Over at Crescat Sententia, Yale Law student Will Baude brings the fidelity of judges into the equation, referring us to an article in the Virginia Law Review [pdf] by Jim Harrison.

Harrison’s basic point is that judges do not do a very good job of hewing to the goals of certain substantive provisions of the constiution. Whether or not we think this is good or bad, it means that when We The Living wish to entrench our morally enlightened ways through the constitution, it simply doesn’t much help to write our principles in as judicially-applied but vague standards and hope for the best.

Regardless of whether you think it is Brown or Plessy that the 39th Congress meant to entrench into time, The Supreme Court has been getting it wrong about half the time. This is not a great track record.

So Harrison offers four constitutional lessons from history. 1, Put not your faith in judges– their conformance with a provision will depend on its clarity, its conformance with their views, and what they perceive to be its importance. 2, Therefore, structure beats substance. Every state still has two senators. 3, rules beat standards. 4, law made by temporary majorities gets less respect than law that represents the tide of history.

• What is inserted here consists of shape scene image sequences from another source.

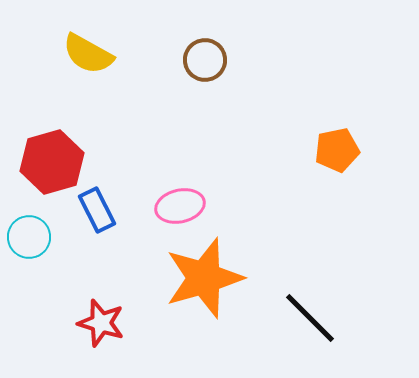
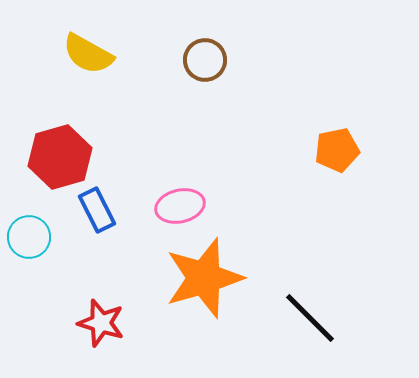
red hexagon: moved 8 px right, 5 px up
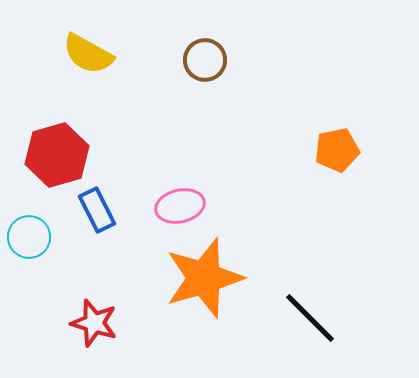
red hexagon: moved 3 px left, 2 px up
red star: moved 7 px left
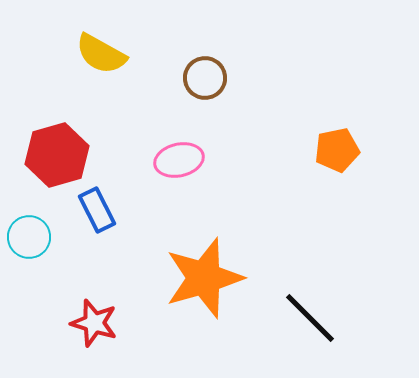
yellow semicircle: moved 13 px right
brown circle: moved 18 px down
pink ellipse: moved 1 px left, 46 px up
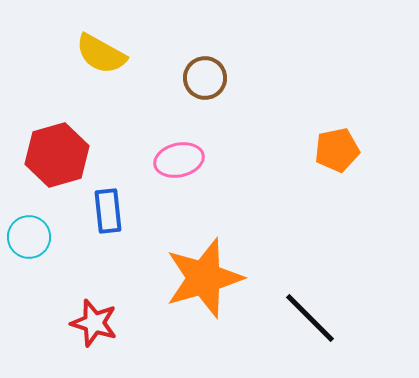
blue rectangle: moved 11 px right, 1 px down; rotated 21 degrees clockwise
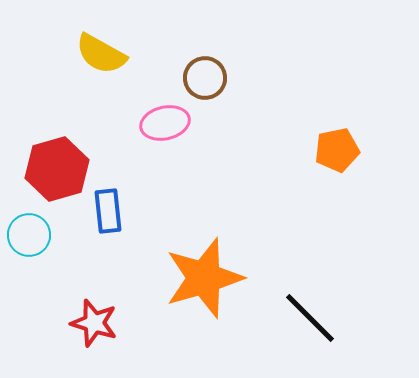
red hexagon: moved 14 px down
pink ellipse: moved 14 px left, 37 px up
cyan circle: moved 2 px up
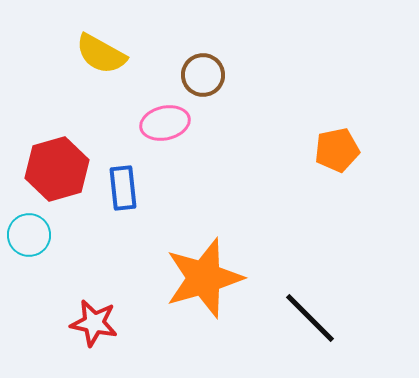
brown circle: moved 2 px left, 3 px up
blue rectangle: moved 15 px right, 23 px up
red star: rotated 6 degrees counterclockwise
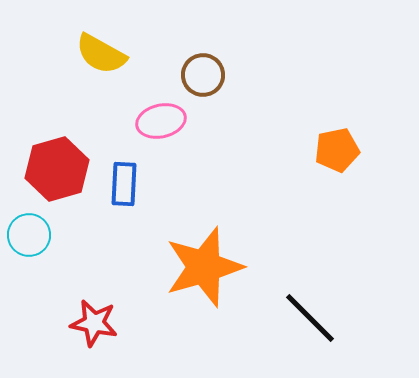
pink ellipse: moved 4 px left, 2 px up
blue rectangle: moved 1 px right, 4 px up; rotated 9 degrees clockwise
orange star: moved 11 px up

What are the implictions of this for Buchanan’s goal to constitutionalize libertarianism? He cannot do much about number 4, since as Kozinski points we are not numerous and will not become so in the near future. And I am skeptical of Kozinski’s proposal to merely repeal the 16th Amendment, since there is an open possibility that an income tax would nonetheless be constitutional for the reasons that Akhil Amar has elsewhere argued. (Note that Abe Lincoln had a federal, progressive income tax decades before the 16th Amendment waspassed). In other words, Kozinski’s proposal needs to be clearer– he should ban the income tax outright if that is what he wants.

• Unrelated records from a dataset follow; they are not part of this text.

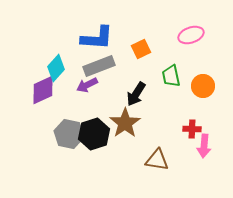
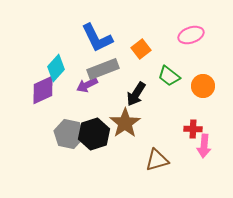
blue L-shape: rotated 60 degrees clockwise
orange square: rotated 12 degrees counterclockwise
gray rectangle: moved 4 px right, 3 px down
green trapezoid: moved 2 px left; rotated 40 degrees counterclockwise
red cross: moved 1 px right
brown triangle: rotated 25 degrees counterclockwise
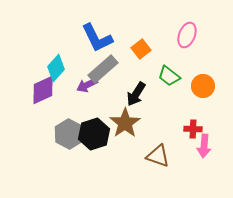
pink ellipse: moved 4 px left; rotated 50 degrees counterclockwise
gray rectangle: rotated 20 degrees counterclockwise
gray hexagon: rotated 16 degrees clockwise
brown triangle: moved 1 px right, 4 px up; rotated 35 degrees clockwise
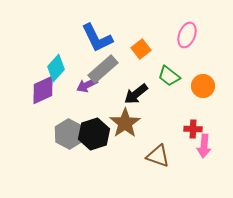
black arrow: rotated 20 degrees clockwise
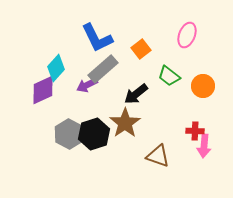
red cross: moved 2 px right, 2 px down
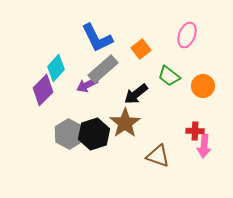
purple diamond: rotated 20 degrees counterclockwise
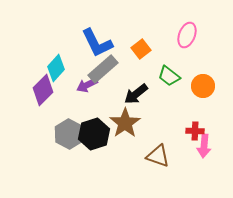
blue L-shape: moved 5 px down
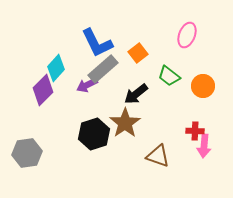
orange square: moved 3 px left, 4 px down
gray hexagon: moved 42 px left, 19 px down; rotated 24 degrees clockwise
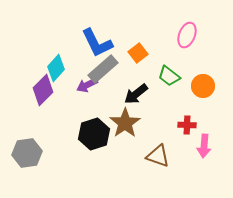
red cross: moved 8 px left, 6 px up
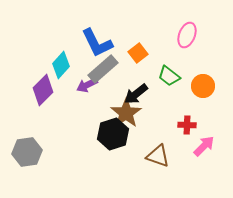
cyan diamond: moved 5 px right, 3 px up
brown star: moved 1 px right, 10 px up
black hexagon: moved 19 px right
pink arrow: rotated 140 degrees counterclockwise
gray hexagon: moved 1 px up
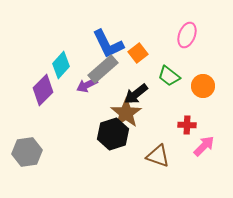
blue L-shape: moved 11 px right, 1 px down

But more generally, the lesson about entrenching abstract goals into concrete text is that clear structural provisions do work that vague standards cannot. Now public choice theorists have devoted a lot of work to figuring out what kinds of structural provisions would do what kind of work– is the president the safeguard of libertarian spending because he is less vulnerable to interest group pressures? Is the line-item veto helpful? Would it be helpful to have a larger house? A smaller one? A third one? To have popular referenda on tax-increases and spending matters? To create a constitutionalized comptroller as another check on spending? To constitutionalize the role of the fed? To eliminate paper money? And so on. Now I haven’t done the empirical and theoretical work to answer these questions, but Buchanan could, if he would only realize that in order to entrench our vision of just government we need amendments that look more like the 17th than the 14th.

Don’t forget to read Buchanan’s response today to Amar, Kozinski, and Niskanen, where he emphasizes the importance of plumping for amendments that embody important political values, whether or not they’re immediately feasible. The process of debating them can itself affect public opinion.